++++ LISTED ENTRIES ++++

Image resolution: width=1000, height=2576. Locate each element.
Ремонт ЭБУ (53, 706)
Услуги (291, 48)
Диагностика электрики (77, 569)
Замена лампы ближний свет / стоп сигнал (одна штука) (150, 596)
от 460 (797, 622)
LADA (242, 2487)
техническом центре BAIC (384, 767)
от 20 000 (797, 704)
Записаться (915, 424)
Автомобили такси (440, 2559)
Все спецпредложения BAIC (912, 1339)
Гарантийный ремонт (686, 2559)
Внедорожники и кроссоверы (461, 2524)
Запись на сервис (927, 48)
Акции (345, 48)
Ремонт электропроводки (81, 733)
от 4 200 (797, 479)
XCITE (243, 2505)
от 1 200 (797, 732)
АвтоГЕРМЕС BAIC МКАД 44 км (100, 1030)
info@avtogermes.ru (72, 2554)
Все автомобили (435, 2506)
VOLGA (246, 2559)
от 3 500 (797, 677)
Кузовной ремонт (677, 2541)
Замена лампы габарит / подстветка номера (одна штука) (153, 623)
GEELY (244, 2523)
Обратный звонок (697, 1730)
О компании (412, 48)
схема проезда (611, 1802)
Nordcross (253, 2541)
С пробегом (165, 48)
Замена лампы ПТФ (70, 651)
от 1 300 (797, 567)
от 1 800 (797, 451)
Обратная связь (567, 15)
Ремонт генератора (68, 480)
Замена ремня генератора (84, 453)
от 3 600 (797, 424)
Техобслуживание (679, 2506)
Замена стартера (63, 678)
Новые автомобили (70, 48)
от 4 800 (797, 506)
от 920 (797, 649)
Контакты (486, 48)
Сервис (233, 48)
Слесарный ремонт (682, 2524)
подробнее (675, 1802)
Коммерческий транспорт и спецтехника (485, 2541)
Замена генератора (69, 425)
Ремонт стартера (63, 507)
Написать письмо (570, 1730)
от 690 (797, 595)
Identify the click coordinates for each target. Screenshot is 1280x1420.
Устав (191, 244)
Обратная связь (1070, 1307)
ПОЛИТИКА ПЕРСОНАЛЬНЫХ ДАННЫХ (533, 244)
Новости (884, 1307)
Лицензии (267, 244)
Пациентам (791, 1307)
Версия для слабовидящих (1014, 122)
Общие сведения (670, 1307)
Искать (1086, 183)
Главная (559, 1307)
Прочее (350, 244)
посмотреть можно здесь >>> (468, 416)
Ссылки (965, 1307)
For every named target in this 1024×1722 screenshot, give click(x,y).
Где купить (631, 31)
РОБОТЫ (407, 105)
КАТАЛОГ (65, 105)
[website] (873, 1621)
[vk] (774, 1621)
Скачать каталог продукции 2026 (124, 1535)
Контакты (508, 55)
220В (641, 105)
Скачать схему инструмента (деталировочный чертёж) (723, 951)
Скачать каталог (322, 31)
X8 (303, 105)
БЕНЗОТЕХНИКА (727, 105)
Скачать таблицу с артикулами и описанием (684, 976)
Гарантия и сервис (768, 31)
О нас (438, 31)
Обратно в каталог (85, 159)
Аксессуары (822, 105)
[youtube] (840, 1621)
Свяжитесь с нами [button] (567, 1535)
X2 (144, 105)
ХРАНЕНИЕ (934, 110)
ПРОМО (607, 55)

++++

### [TASK STATEMENT]
Give back, exactly as written, the stretch from the line with "XCITE (243, 2505)" through the line with "GEELY (244, 2523)", and no other lines from the records above.

### [PROBLEM SOLUTION]
XCITE (243, 2505)
от 1 200 (797, 732)
АвтоГЕРМЕС BAIC МКАД 44 км (100, 1030)
info@avtogermes.ru (72, 2554)
Все автомобили (435, 2506)
VOLGA (246, 2559)
от 3 500 (797, 677)
Кузовной ремонт (677, 2541)
Замена лампы габарит / подстветка номера (одна штука) (153, 623)
GEELY (244, 2523)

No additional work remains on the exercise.